[Opening Stored data section]

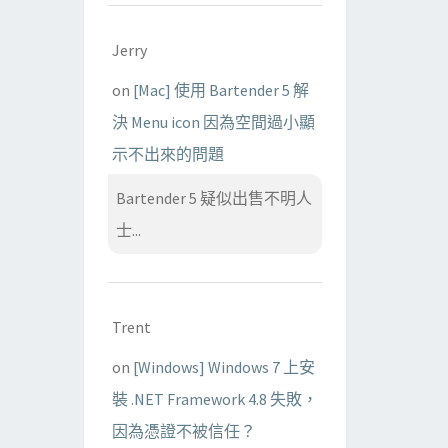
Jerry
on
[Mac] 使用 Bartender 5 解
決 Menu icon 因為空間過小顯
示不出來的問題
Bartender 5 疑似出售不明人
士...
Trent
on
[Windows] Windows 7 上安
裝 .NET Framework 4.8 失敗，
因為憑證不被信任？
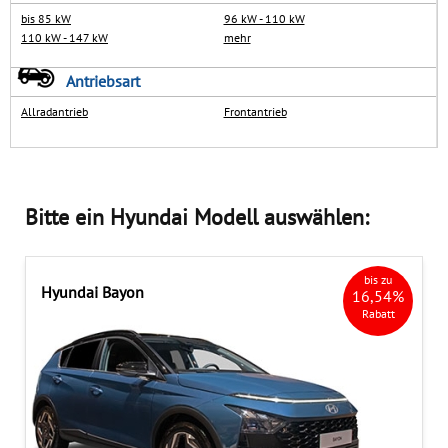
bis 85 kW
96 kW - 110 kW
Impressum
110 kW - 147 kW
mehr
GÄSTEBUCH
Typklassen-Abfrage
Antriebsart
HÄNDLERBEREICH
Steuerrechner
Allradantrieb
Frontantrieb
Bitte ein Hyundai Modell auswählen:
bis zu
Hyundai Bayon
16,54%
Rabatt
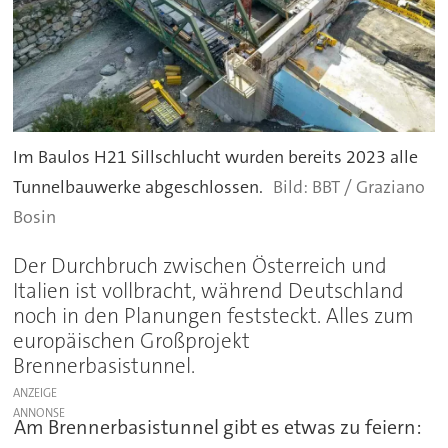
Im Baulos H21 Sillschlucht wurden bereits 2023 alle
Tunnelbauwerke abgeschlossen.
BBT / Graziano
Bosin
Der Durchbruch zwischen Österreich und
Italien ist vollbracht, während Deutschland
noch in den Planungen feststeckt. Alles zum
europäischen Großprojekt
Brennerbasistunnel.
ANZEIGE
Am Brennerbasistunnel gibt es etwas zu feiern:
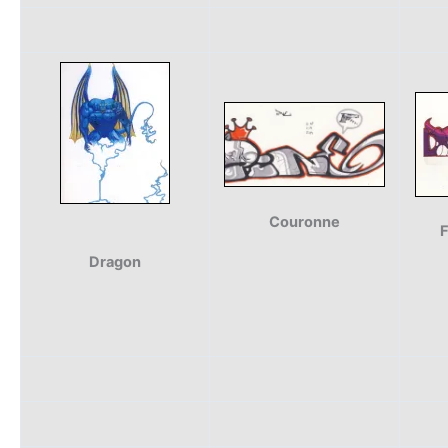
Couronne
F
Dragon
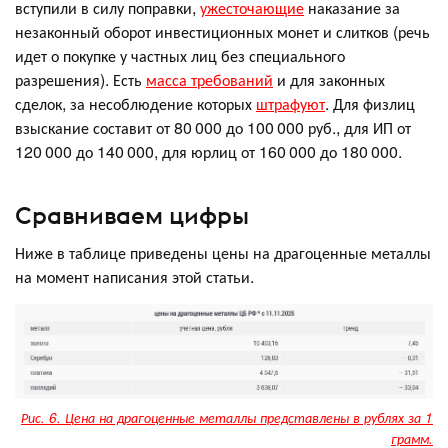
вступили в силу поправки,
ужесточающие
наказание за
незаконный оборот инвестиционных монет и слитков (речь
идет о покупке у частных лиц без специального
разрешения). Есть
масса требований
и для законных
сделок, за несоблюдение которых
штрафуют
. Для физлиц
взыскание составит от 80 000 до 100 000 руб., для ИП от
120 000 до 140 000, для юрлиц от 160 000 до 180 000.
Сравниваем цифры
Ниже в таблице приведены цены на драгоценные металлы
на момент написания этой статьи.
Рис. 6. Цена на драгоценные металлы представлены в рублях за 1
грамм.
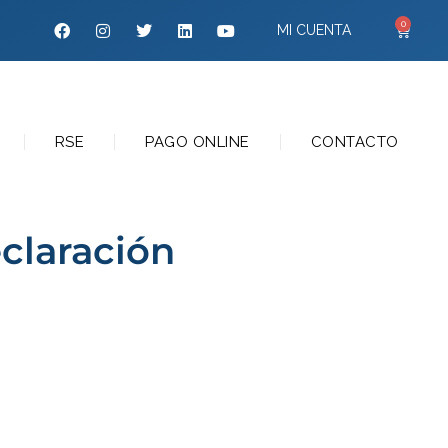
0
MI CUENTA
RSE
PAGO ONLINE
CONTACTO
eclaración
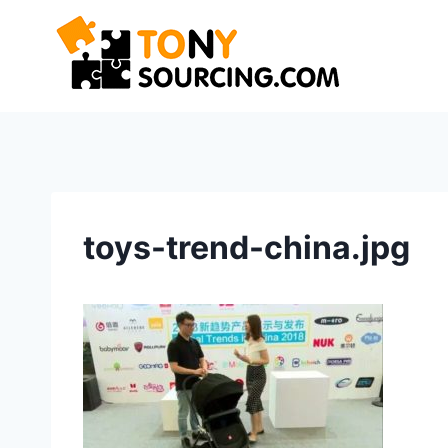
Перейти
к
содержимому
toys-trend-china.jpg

[Closing Stored data section]

**Task details:**
You are asked to reproduce each line above exactly, but to exclude the pictures.

**The answer:**
Jerry
on
[Mac] 使用 Bartender 5 解
決 Menu icon 因為空間過小顯
示不出來的問題
Bartender 5 疑似出售不明人
士...
Trent
on
[Windows] Windows 7 上安
裝 .NET Framework 4.8 失敗，
因為憑證不被信任？
bis 85 kW
96 kW - 110 kW
Impressum
110 kW - 147 kW
mehr
GÄSTEBUCH
Typklassen-Abfrage
Antriebsart
HÄNDLERBEREICH
Steuerrechner
Allradantrieb
Frontantrieb
Bitte ein Hyundai Modell auswählen:
bis zu
Hyundai Bayon
16,54%
Rabatt
Im Baulos H21 Sillschlucht wurden bereits 2023 alle
Tunnelbauwerke abgeschlossen.
BBT / Graziano
Bosin
Der Durchbruch zwischen Österreich und
Italien ist vollbracht, während Deutschland
noch in den Planungen feststeckt. Alles zum
europäischen Großprojekt
Brennerbasistunnel.
ANZEIGE
Am Brennerbasistunnel gibt es etwas zu feiern:
Couronne
F
Dragon
вступили в силу поправки,
ужесточающие
наказание за
незаконный оборот инвестиционных монет и слитков (речь
идет о покупке у частных лиц без специального
разрешения). Есть
масса требований
и для законных
сделок, за несоблюдение которых
штрафуют
. Для физлиц
взыскание составит от 80 000 до 100 000 руб., для ИП от
120 000 до 140 000, для юрлиц от 160 000 до 180 000.
Сравниваем цифры
Ниже в таблице приведены цены на драгоценные металлы
на момент написания этой статьи.
Рис. 6. Цена на драгоценные металлы представлены в рублях за 1
грамм.
0
MI CUENTA
RSE
PAGO ONLINE
CONTACTO
eclaración
Перейти
к
содержимому
toys-trend-china.jpg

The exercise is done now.